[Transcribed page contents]
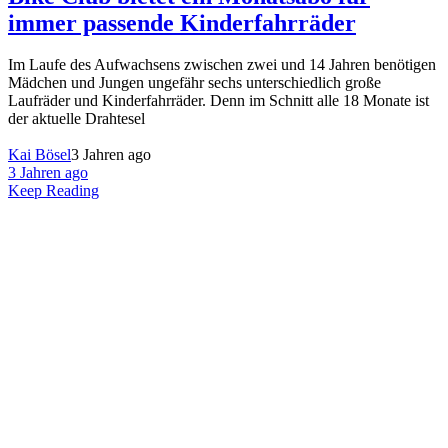
immer passende Kinderfahrräder
Im Laufe des Aufwachsens zwischen zwei und 14 Jahren benötigen
Mädchen und Jungen ungefähr sechs unterschiedlich große
Laufräder und Kinderfahrräder. Denn im Schnitt alle 18 Monate ist
der aktuelle Drahtesel
Kai Bösel
3 Jahren ago
3 Jahren ago
Keep Reading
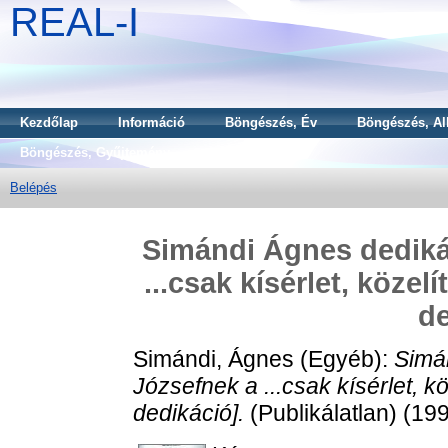
REAL-I
Kezdőlap
Információ
Böngészés, Év
Böngészés, Al
Böngészés, Gyűjtemény
Belépés
Simándi Ágnes dediká
...csak kísérlet, köze
de
Simándi, Ágnes
(Egyéb):
Simá
Józsefnek a ...csak kísérlet, k
dedikáció].
(Publikálatlan) (19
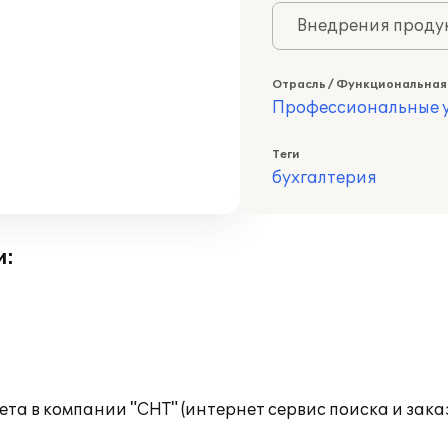
Внедрения продук
Отрасль / Функциональная
Профессиональные у
Теги
бухгалтерия
и:
ета в компании "СНТ" (интернет сервис поиска и зак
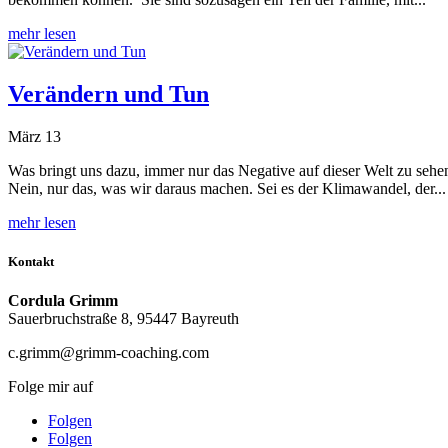
mehr lesen
Verändern und Tun
März 13
Was bringt uns dazu, immer nur das Negative auf dieser Welt zu sehe
Nein, nur das, was wir daraus machen. Sei es der Klimawandel, der...
mehr lesen
Kontakt
Cordula Grimm
Sauerbruchstraße 8, 95447 Bayreuth
c.grimm@grimm-coaching.com
Folge mir auf
Folgen
Folgen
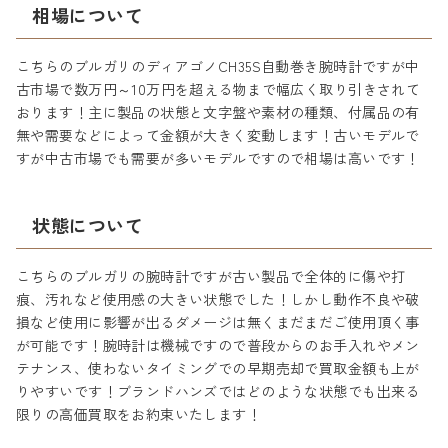
相場について
こちらのブルガリのディアゴノCH35S自動巻き腕時計ですが中
古市場で数万円～10万円を超える物まで幅広く取り引きされて
おります！主に製品の状態と文字盤や素材の種類、付属品の有
無や需要などによって金額が大きく変動します！古いモデルで
すが中古市場でも需要が多いモデルですので相場は高いです！
状態について
こちらのブルガリの腕時計ですが古い製品で全体的に傷や打
痕、汚れなど使用感の大きい状態でした！しかし動作不良や破
損など使用に影響が出るダメージは無くまだまだご使用頂く事
が可能です！腕時計は機械ですので普段からのお手入れやメン
テナンス、使わないタイミングでの早期売却で買取金額も上が
りやすいです！ブランドハンズではどのような状態でも出来る
限りの高価買取をお約束いたします！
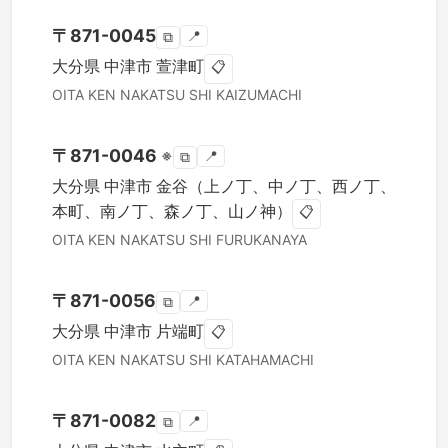
〒
871-0045
📍
⧉
大分県
中津市
萱津町
📋
OITA KEN
NAKATSU SHI
KAIZUMACHI
〒
871-0046
※
📍
⧉
大分県
中津市
金谷（上ノ丁、中ノ丁、西ノ丁、
本町、南ノ丁、森ノ丁、山ノ神）
📋
OITA KEN
NAKATSU SHI
FURUKANAYA
〒
871-0056
📍
⧉
大分県
中津市
片端町
📋
OITA KEN
NAKATSU SHI
KATAHAMACHI
〒
871-0082
📍
⧉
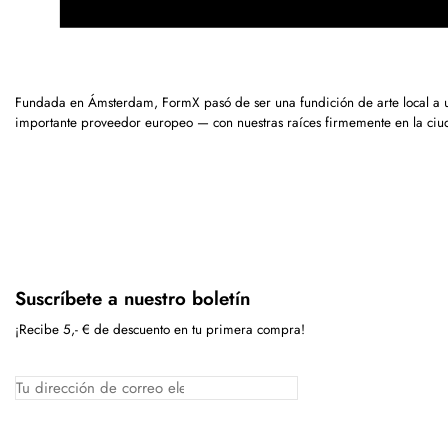
Fundada en Ámsterdam, FormX pasó de ser una fundición de arte local a 
importante proveedor europeo — con nuestras raíces firmemente en la ciu
Suscríbete a nuestro boletín
¡Recibe 5,- € de descuento en tu primera compra!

▸ **What to do**
Among the lines above, find those with the word "Ágnes". Copy them.

▸ **Response**
Simándi Ágnes dediká
Simándi, Ágnes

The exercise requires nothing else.